Berne met en consultation un projet de loi qui obligerait les grands services en ligne à compenser les médias pour l’usage de contenus journalistiques.
Nouvelle étape en vue de la création d’un droit voisin en faveur des éditeurs de presse. Ce mercredi, la Confédération a mis en consultation un projet de loi destiné à faire passer à la caisse les géants du Net comme Google pour l’utilisation de contenus journalistiques. Les aperçus d’extraits n’étant actuellement pas couverts par le droit d’auteur, ni les entreprises de médias ni les journalistes ne sont compensés pour leur usage. Une situation que le Conseil fédéral veut changer. Il estime en effet que les plateformes web profitent «largement» des prestations journalistiques et que celles-ci méritent une protection.
Dans les grandes lignes, le texte prévoit que seuls les «grands» services en lignes seront soumis à l’obligation. Il entend par là ceux qui comptent un nombre annuel moyen d’utilisateurs de 10% au moins de la population suisse. Une société de gestion représentant collectivement les intérêts des éditeurs et des journalistes serait chargée de négocier le montant de la rémunération. Selon le Conseil fédéral, cette approche permettait aux sociétés de médias régionales et de taille plus modeste de profiter aussi de la compensation. Une étude récente mandatée par Schweizer Medien, l’association des éditeurs alémaniques, a estimé que Google devrait verser pas moins de 154 millions par an aux éditeurs de presse helvétiques.
Médias sociaux
Le partage d’extraits par les utilisateurs de médias sociaux doit-il également donner droit à une compensation?
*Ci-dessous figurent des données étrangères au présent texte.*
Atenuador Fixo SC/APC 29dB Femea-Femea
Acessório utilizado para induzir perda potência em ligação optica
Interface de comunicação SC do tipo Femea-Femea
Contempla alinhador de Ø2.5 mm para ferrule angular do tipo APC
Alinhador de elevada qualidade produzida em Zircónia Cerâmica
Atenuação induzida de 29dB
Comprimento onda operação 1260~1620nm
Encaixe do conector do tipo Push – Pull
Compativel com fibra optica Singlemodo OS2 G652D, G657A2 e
Le projet laisse cette question ouverte et met deux options en consultation. Par contre, il précise que la simple création d’hyperliens ne donne pas lieu au versement d’une rémunération. Les nouvelles règles ne devraient rien changer pour les internautes, souligne le Conseil fédéral.
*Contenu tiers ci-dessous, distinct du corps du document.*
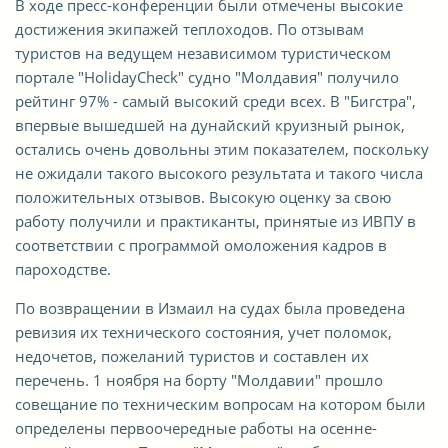
В ходе пресс-конференции были отмечены высокие
достижения экипажей теплоходов. По отзывам
туристов на ведущем независимом туристическом
портале "HolidayCheck" судно "Молдавия" получило
рейтинг 97% - самый высокий среди всех. В "Бигстра",
впервые вышедшей на дунайский круизный рынок,
остались очень довольны этим показателем, поскольку
не ожидали такого высокого результата и такого числа
положительных отзывов. Высокую оценку за свою
работу получили и практиканты, принятые из ИВПУ в
соответствии с программой омоложения кадров в
пароходстве.
По возвращении в Измаил на судах была проведена
ревизия их технического состояния, учет поломок,
недочетов, пожеланий туристов и составлен их
перечень. 1 ноября на борту "Молдавии" прошло
совещание по техническим вопросам на котором были
определены первоочередные работы на осенне-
En instaurant un droit voisin en faveur des entreprises de médias, la Suisse suivrait l’exemple de l’Union européenne, qui a adopté une directive sur le sujet en 2019. Celle-ci est désormais mise en pratique dans la majorité des États membres.
Éditeurs divisés
Le projet suscite des réactions divergentes chez les éditeurs. Médias Suisses, qui compte «24 heures» et la «Tribune de Genève» parmi ses membres, se réjouit de «l’orientation» prise par le Conseil fédéral. L’association trouve notamment «juste que la solution proposée prête une attention particulière aux maisons d’édition de petite et de moyenne taille». Elle salue aussi la volonté de faire bénéficier les journalistes des possibilités de rémunération. Elle considère que la création d’un droit voisin permettra de renforcer le journalisme en Suisse.
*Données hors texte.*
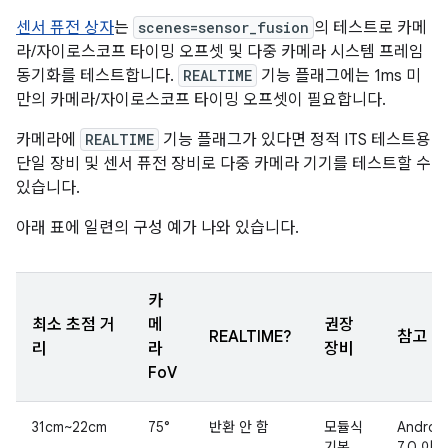
센서 퓨전 상자
는
scenes=sensor_fusion
의 테스트로 카메
라/자이로스코프 타이밍 오프셋 및 다중 카메라 시스템 프레임
동기화를 테스트합니다.
REALTIME
기능 플래그에는 1ms 미
만의 카메라/자이로스코프 타이밍 오프셋이 필요합니다.
카메라에
REALTIME
기능 플래그가 있다면 정적 ITS 테스트용
단일 장비 및 센서 퓨전 장비로 다중 카메라 기기를 테스트할 수
있습니다.
아래 표에 일련의 구성 예가 나와 있습니다.
카
최소 초점 거
메
권장
REALTIME?
참고
리
라
장비
FoV
31cm~22cm
75°
반환 안 함
모듈식
Androi
기본
7.0 이상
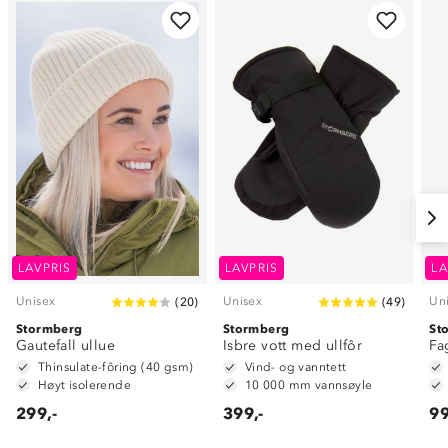
LAVPRIS
LAVPRIS
LA
Unisex
Unisex
Un
(
20
)
(
49
)
Stormberg
Stormberg
St
Gautefall ullue
Isbre vott med ullfôr
Fa
Thinsulate-fôring (40 gsm)
Vind- og vanntett
Høyt isolerende
10 000 mm vannsøyle
299,-
399,-
99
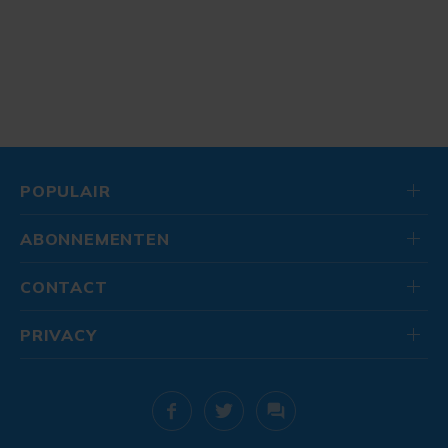
POPULAIR
ABONNEMENTEN
CONTACT
PRIVACY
L’Association Médias d’Avenir (AMA), qui représente 25 médias indépendants, est, quant à elle, opposée à la révision. Elle estime que celle-ci barre la route à un vrai débat sur les mesures nécessaires pour venir en aide au secteur des médias. Elle redoute par ailleurs que le projet favorise les grands groupes.
Google, de son côté, reste sur la réserve. «Nous allons examiner en détail la loi sur le droit d’auteur et les droits voisins proposés par le Conseil fédéral et participerons au débat», dit un porte-parole. La procédure de consultation court jusqu’au 15 septembre.